Age-standardised hospital admission rates, case fatality rates and death rates from congenital heart disease.
Between 1995/1996 and 2003/2004 the age-standardised hospital admission rate for CHD increased from 30.7 per 100,000 (95% CI 29.9 to 31.4) to 35.5 per 100,000 (95% CI 34.7 to 36.4) in men and boys and from 28.2 per 100,000 (95% CI 27.4 to 28.9) to 32.8 per 100,000 (95% CI 32.0 to 33.6) in women and girls. Between 1997/1998 and 2003/2004 in-hospital case fatality rates fell from 2.10% (95% CI 1.97 to 2.22) to 0.83% (95% CI 0.74 to 0.92). Population mortality fell steadily over the decade from 1994 to 2003 in men and women, with the largest proportionate decrease in the 1-4-year age group.
Admission rates for CHD have increased over the past decade, particularly amongst patients in older age groups. There has also been a significant decrease in both in-hospital case fatality rates and in general population mortality rates. These trends are consistent with improvements in the quality of care for these patients, improvements in survival and the predicted expansion in the number of adults living with CHD.
确定英格兰和威尔士先天性心脏病(CHD)的住院率、手术率、院内病死率和总体死亡率的时间趋势。
对英格兰医院事件统计数据(1995年4月至2004年3月)以及英格兰和威尔士的死亡率统计数据(1994 - 2003年)进行回顾性分析。

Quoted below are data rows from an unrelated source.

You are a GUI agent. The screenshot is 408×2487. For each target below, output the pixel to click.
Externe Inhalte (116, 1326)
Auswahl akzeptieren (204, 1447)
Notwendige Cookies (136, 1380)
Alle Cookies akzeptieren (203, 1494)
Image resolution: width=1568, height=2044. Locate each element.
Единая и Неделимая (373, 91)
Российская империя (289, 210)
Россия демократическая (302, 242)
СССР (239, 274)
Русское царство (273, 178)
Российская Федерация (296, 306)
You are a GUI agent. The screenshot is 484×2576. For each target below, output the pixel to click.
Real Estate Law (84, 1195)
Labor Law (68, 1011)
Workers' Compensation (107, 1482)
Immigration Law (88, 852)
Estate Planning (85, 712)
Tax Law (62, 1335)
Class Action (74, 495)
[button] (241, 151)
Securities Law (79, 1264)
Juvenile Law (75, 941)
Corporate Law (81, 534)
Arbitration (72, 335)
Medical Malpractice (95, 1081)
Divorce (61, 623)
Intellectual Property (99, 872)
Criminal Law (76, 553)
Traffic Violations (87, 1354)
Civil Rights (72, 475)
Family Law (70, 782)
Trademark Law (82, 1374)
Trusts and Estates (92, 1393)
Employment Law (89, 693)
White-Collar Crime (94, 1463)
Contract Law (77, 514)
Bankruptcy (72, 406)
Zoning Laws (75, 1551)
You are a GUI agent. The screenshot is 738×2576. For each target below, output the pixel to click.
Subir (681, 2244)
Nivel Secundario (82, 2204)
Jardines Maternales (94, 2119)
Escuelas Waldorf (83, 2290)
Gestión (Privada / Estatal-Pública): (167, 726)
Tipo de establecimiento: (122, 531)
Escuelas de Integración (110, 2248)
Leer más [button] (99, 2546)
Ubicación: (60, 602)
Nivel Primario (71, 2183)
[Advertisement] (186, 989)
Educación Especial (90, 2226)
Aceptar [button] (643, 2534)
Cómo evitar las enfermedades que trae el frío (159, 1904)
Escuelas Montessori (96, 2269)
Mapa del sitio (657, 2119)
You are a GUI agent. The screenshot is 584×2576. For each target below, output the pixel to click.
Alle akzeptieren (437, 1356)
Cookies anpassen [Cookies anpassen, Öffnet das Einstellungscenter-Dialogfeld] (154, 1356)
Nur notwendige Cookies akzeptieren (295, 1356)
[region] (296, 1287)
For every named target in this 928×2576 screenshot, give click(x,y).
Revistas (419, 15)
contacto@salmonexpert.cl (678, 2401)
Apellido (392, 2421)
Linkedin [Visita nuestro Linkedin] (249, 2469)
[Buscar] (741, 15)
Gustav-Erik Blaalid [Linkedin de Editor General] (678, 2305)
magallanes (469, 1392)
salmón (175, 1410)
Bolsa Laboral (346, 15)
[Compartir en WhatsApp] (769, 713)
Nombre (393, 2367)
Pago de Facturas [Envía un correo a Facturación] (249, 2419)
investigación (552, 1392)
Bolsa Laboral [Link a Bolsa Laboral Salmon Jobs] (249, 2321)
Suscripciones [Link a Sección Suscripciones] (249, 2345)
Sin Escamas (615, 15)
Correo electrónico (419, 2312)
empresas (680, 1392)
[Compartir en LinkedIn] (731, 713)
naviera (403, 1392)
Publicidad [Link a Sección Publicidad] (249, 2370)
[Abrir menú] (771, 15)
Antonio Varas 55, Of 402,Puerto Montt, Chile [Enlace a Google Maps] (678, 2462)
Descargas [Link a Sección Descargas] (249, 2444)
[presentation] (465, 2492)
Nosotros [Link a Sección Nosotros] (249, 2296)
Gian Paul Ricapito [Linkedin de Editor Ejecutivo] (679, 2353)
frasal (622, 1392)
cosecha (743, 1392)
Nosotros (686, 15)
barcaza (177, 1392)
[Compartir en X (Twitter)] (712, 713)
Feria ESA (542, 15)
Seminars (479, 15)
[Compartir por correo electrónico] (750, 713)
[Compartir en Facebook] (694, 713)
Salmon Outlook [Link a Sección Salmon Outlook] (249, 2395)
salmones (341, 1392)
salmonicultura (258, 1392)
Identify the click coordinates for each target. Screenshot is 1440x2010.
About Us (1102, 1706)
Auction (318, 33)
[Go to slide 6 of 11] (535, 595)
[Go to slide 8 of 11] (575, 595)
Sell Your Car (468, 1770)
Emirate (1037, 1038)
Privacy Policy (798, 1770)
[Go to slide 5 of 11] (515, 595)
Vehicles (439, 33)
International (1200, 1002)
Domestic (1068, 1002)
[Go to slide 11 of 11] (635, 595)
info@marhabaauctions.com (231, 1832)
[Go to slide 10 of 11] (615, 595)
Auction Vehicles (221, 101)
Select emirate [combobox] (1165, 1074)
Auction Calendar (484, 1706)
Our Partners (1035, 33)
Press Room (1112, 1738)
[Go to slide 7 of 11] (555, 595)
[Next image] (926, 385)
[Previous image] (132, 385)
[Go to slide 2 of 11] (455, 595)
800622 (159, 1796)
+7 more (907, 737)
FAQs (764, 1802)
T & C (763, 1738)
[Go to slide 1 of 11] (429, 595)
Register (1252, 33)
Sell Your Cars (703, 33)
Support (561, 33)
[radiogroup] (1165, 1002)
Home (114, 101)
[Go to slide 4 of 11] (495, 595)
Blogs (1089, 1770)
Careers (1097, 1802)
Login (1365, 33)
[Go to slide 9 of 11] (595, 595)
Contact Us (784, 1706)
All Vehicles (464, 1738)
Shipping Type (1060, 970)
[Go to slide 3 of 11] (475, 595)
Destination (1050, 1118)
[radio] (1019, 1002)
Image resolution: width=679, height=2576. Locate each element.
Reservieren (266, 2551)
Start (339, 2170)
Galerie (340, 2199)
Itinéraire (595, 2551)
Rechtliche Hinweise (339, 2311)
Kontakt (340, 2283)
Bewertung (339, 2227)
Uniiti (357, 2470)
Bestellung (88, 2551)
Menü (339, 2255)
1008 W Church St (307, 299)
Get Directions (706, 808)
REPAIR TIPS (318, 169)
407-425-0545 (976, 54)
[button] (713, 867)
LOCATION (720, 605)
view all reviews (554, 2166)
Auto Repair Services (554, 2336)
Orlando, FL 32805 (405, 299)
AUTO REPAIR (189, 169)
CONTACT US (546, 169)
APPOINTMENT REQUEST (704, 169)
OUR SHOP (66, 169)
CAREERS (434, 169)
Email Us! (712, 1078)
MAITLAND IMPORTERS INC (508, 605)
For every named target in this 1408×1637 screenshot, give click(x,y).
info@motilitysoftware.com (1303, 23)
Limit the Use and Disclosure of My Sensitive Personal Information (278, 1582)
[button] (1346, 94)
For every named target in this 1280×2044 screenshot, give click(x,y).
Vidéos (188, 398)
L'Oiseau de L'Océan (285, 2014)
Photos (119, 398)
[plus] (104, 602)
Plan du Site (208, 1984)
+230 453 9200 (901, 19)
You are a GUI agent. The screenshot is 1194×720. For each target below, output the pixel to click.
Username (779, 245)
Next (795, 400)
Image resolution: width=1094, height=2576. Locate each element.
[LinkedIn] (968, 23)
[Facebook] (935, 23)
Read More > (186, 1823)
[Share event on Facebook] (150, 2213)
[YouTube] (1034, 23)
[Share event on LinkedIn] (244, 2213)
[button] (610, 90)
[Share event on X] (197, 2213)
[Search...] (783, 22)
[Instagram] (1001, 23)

所有在英格兰医院因原发性CHD诊断入院的国民保健服务(NHS)患者,以及英格兰和威尔士所有潜在病因是CHD的死亡病例。
先天性心脏病的年龄标准化住院率、病死率和死亡率。
在1995/1996年至2003/2004年期间,CHD的年龄标准化住院率在男性和男孩中从每10万人30.7例(95%可信区间29.9至31.4)增至每10万人35.5例(95%可信区间34.7至36.4),在女性和女孩中从每10万人28.2例(95%可信区间27.4至28.9)增至每10万人32.8例(95%可信区间32.0至33.6)。在1997/1998年至2003/2004年期间,院内病死率从2.10%(95%可信区间1.97至2.22)降至0.83%(95%可信区间0.74至0.92)。在1994年至2003年的十年间,男性和女性的总体死亡率稳步下降,其中1 - 4岁年龄组下降比例最大。
在过去十年中,CHD的住院率有所上升,尤其是在老年患者中。院内病死率和总体人口死亡率也显著下降。这些趋势与这些患者护理质量的改善、生存率的提高以及预测的成年CHD患者数量的增加相一致。